Nachruf auf einen Utopisten: Freie Luftschlösser
Der Stuttgarter Architekt Frei Otto brachte der Baukunst das Schweben bei. Nun ist er gestorben. Posthum erhält er nun den Pritzker-Preis.
Seifenblasen hat er ausführlich studiert. Mit Spinnweben beschäftigte er sich, mit deren Struktur, deren atemberaubender Statik. Von der Natur schaute er sich die kühnsten Gebäude für Nachkriegsdeutschland ab.
Gebaut hat Frei Otto nur sehr wenig davon. Die meisten seiner Konstruktionen sind Utopie geblieben, „Luftschlösser“, wie Otto sie selbst nannte. Am Montag ist der Visionär mit 89 Jahren in seinem Haus bei Stuttgart verstorben.
Frei Otto hat einige sehr entscheidende Bauten hinterlassen. Mit einer von Anfang an konsequenten Formensprache. Nach seinem Studium an der TU Berlin führte ein Stipendium den gebürtigen Chemnitzer in die USA. Dort lernte er Eero Saarinen kennen, den finnischen Designer des New Yorker Terminals für die Fluglinie TWA – ein Flughafengebäude, das in Form eines Raumschiffs bis heute die Zukunft erwartet – die käferhaften Flügel weit geöffnet.

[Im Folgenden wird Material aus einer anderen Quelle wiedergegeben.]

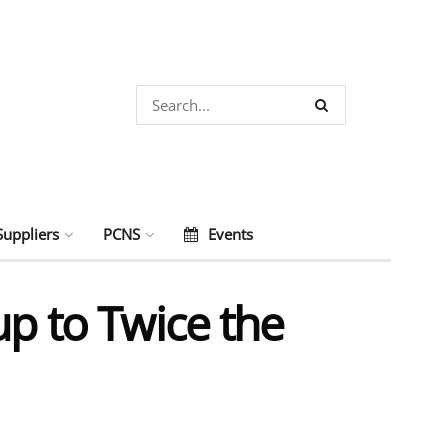
Suppliers
PCNS
Events
up to Twice the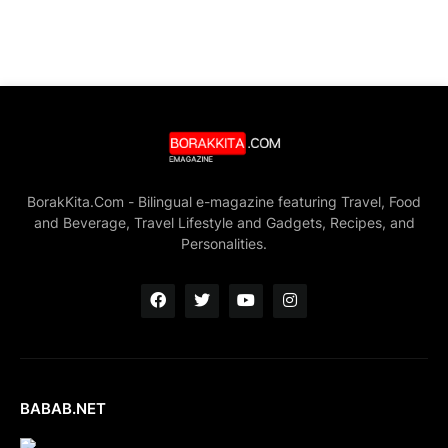
BorakKita.Com - Bilingual e-magazine featuring Travel, Food
and Beverage, Travel Lifestyle and Gadgets, Recipes, and
Personalities.
BABAB.NET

In Ottos frühen Gebäuden, wie die zwei Kirchen, die er in Bremen baute, lässt sich bereits diese Extravaganz erkennen, der kosmisch-ausgreifende Schwung, den er in die vernagelte Nachkriegs-BRD brachte.
Konstrukteur der Kühnheit
Otto war der Konstrukteur hinter der Kühnheit, er errechnete händisch, was heute aufwändige Computerprogramme bewältigen.
1958 eröffnete er die Entwicklungsstätte für den Leichtbau, 1968 zog er nach Stuttgart um, wo er sein Institut an der dortigen Technischen Hochschule eröffnet, das bis heute Konstrukteure aus aller Welt anzieht.
Zusammen mit Biologen, Anthropologen, Physikern forscht er an der Übertragung natürlicher Baupläne auf die Technik, im zentralen Fokus steht dabei für Otto das hängende Dach, von dem er selbst in seiner Doktorarbeit bemerkt: „Es ist Architektur – ist Haus.“
Grandios unter Beweis gestellt hat Otto dies zweifellos im Zeltdach, das den Münchner Olympiapark überzieht wie ein gigantisches Spinnen-Netz: die Spiele 1972 behauste er unter diesem gleichsam tollkühnen wie intimen Geflecht, das bis heute zurecht als das Gesicht einer demokratischen Bundesrepublik gilt: Diese transparente Konstruktion will die Welt hineinschauen lassen, von wo auch immer. Und die Stadt öffnet sich im wallenden Zeltbett mutig dem Himmel.
Himmelszelte
Selten hat Architektur das Image Deutschlands so positiv geprägt, dem Denken gleichzeitig so konsequent Flügel verliehen wie Ottos Himmelszelte.
Otto setzte weitere Meilensteine, nicht nur in Deutschland. Für Pink Floyds Open Air-Tournee 1977 schuf er dynamische Schirme, grazile Pilzdächer. Sie beeindruckten amerikanische Nachwuchskollegen nachhaltig. Ottos Spiel mit dem Himmel, es ist ein janusartiges, ja paradoxes. Immer nach unten schützend, nach oben sich öffnend: Trichterförmig strömt das Licht ins Innere.
Seine Mitarbeit am Bahnhofsprojekt Stuttgart 21 wird erst in einigen Jahren zu bestaunen sein. Der Funktionsmolloch der heiß umkämpften Tunnelstation wird Otto ihren vielleicht einzigen architektonischen Impuls zu verdanken haben: Fensteraugen, die trichterförmig nach oben – wieder gen Himmel – gerichtet sind.
Viele seiner zahlreichen Modelle kamen nie zur Realisierung, Frei Otto bewahrte sie in seiner „Rumpelkammer“ seines Hauses im schwäbischen Warmbronn auf. Er war einer der Architekten, der mehr dachte als baute. Aber er wurde verstanden. Als zweiter Deutscher überhaupt erhält er nun posthum den renommierten Pritzker Preis.